§ Problem requirements
In full and without alteration, print the records below, minus any images.

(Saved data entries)
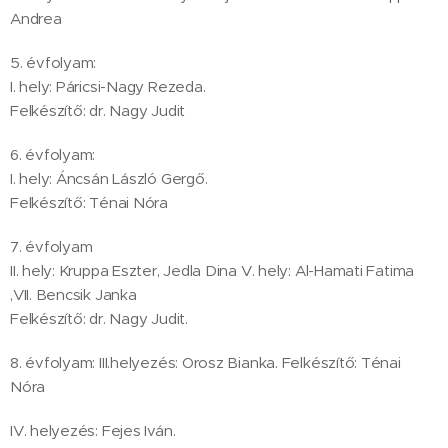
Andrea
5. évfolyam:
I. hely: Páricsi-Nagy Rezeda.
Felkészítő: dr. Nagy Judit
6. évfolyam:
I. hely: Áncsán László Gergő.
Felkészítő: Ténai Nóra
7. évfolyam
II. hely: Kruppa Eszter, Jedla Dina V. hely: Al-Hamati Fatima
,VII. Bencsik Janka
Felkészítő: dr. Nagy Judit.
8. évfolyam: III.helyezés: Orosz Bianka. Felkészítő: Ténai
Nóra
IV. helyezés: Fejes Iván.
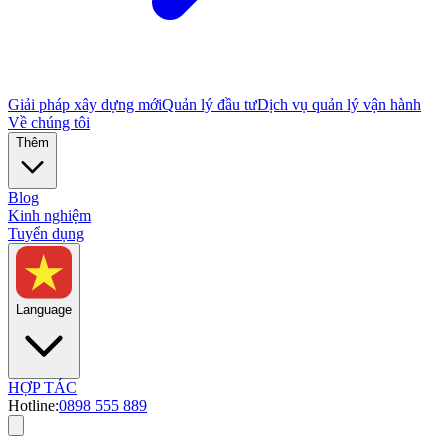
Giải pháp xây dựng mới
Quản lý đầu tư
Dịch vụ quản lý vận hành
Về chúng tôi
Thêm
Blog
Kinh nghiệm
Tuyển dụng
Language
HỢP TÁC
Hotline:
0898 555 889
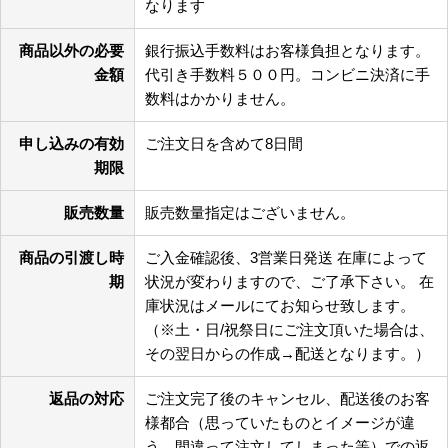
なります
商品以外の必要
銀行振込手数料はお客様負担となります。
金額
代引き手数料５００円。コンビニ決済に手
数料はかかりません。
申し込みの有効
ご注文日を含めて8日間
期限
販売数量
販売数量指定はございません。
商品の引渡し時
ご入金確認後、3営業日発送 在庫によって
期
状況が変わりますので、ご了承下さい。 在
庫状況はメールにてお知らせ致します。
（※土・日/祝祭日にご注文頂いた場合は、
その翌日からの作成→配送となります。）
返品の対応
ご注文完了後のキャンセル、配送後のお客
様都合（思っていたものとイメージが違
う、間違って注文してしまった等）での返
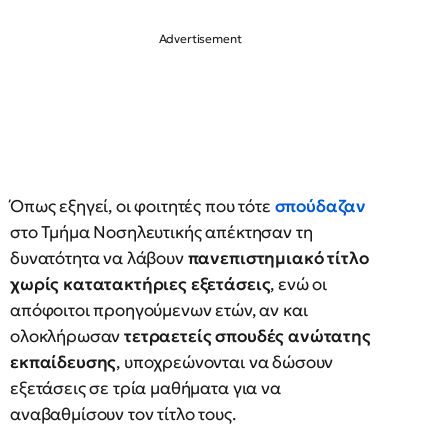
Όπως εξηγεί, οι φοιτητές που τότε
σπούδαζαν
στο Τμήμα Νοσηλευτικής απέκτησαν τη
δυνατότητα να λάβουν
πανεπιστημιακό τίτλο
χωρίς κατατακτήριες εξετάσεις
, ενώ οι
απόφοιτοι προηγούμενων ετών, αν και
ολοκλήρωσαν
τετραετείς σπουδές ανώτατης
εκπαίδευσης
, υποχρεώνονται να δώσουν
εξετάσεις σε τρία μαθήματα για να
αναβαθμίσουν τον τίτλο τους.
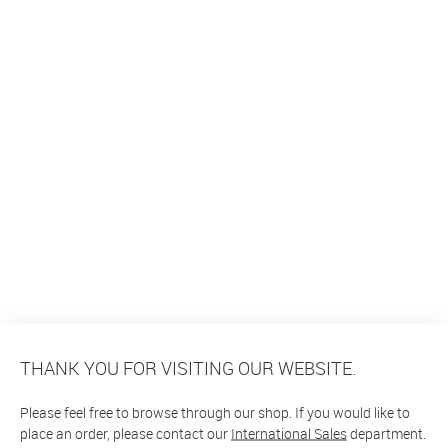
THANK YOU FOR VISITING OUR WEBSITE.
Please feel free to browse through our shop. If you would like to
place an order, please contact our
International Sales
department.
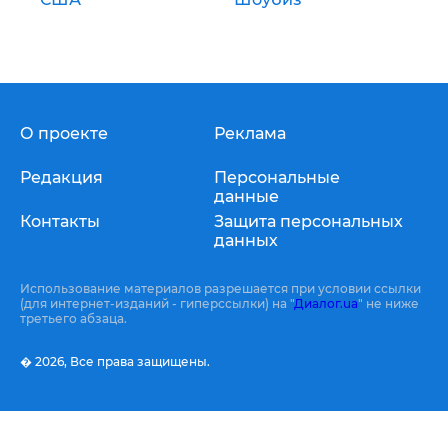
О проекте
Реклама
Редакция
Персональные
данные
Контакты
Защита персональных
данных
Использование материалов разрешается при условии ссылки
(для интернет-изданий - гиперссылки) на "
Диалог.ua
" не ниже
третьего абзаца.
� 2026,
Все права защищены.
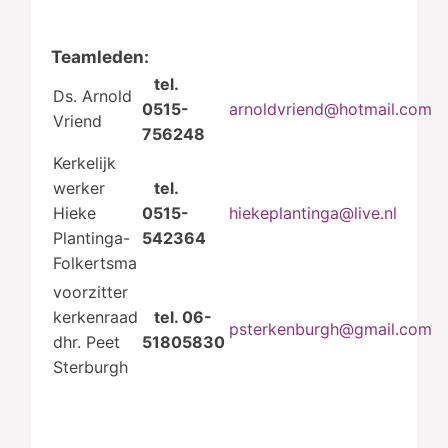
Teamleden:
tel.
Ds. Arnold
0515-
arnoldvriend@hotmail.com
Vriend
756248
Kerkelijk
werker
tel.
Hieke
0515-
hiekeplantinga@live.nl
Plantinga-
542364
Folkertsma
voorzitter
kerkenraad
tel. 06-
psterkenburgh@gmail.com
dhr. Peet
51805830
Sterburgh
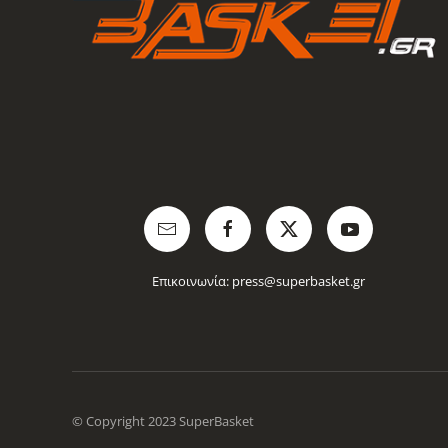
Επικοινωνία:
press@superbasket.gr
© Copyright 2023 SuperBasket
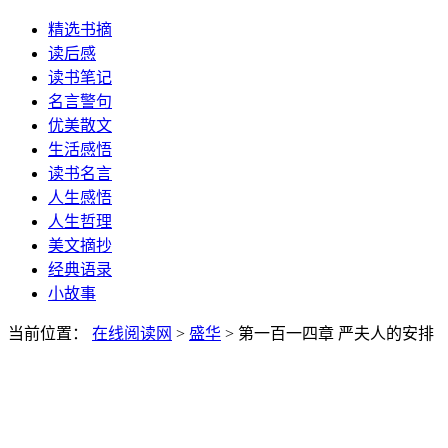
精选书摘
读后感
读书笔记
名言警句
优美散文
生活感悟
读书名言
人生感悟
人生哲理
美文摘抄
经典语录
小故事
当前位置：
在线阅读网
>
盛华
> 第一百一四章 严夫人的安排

§ Solution
Andrea
5. évfolyam:
I. hely: Páricsi-Nagy Rezeda.
Felkészítő: dr. Nagy Judit
6. évfolyam:
I. hely: Áncsán László Gergő.
Felkészítő: Ténai Nóra
7. évfolyam
II. hely: Kruppa Eszter, Jedla Dina V. hely: Al-Hamati Fatima
,VII. Bencsik Janka
Felkészítő: dr. Nagy Judit.
8. évfolyam: III.helyezés: Orosz Bianka. Felkészítő: Ténai
Nóra
IV. helyezés: Fejes Iván.
Giải pháp xây dựng mới
Quản lý đầu tư
Dịch vụ quản lý vận hành
Về chúng tôi
Thêm
Blog
Kinh nghiệm
Tuyển dụng
Language
HỢP TÁC
Hotline:
0898 555 889
なります
商品以外の必要
銀行振込手数料はお客様負担となります。
金額
代引き手数料５００円。コンビニ決済に手
数料はかかりません。
申し込みの有効
ご注文日を含めて8日間
期限
販売数量
販売数量指定はございません。
商品の引渡し時
ご入金確認後、3営業日発送 在庫によって
期
状況が変わりますので、ご了承下さい。 在
庫状況はメールにてお知らせ致します。
（※土・日/祝祭日にご注文頂いた場合は、
その翌日からの作成→配送となります。）
返品の対応
ご注文完了後のキャンセル、配送後のお客
様都合（思っていたものとイメージが違
う、間違って注文してしまった等）での返
Όπως εξηγεί, οι φοιτητές που τότε
σπούδαζαν
στο Τμήμα Νοσηλευτικής απέκτησαν τη
δυνατότητα να λάβουν
πανεπιστημιακό τίτλο
χωρίς κατατακτήριες εξετάσεις
, ενώ οι
απόφοιτοι προηγούμενων ετών, αν και
ολοκλήρωσαν
τετραετείς σπουδές ανώτατης
εκπαίδευσης
, υποχρεώνονται να δώσουν
εξετάσεις σε τρία μαθήματα για να
αναβαθμίσουν τον τίτλο τους.
THANK YOU FOR VISITING OUR WEBSITE.
Please feel free to browse through our shop. If you would like to
place an order, please contact our
International Sales
department.
О проекте
Реклама
Редакция
Персональные
данные
Контакты
Защита персональных
данных
Использование материалов разрешается при условии ссылки
(для интернет-изданий - гиперссылки) на "
Диалог.ua
" не ниже
третьего абзаца.
� 2026,
Все права защищены.
Teamleden:
tel.
Ds. Arnold
0515-
arnoldvriend@hotmail.com
Vriend
756248
Kerkelijk
werker
tel.
Hieke
0515-
hiekeplantinga@live.nl
Plantinga-
542364
Folkertsma
voorzitter
kerkenraad
tel. 06-
psterkenburgh@gmail.com
dhr. Peet
51805830
Sterburgh
Επικοινωνία:
press@superbasket.gr
© Copyright 2023 SuperBasket
精选书摘
读后感
读书笔记
名言警句
优美散文
生活感悟
读书名言
人生感悟
人生哲理
美文摘抄
经典语录
小故事
当前位置：
在线阅读网
>
盛华
> 第一百一四章 严夫人的安排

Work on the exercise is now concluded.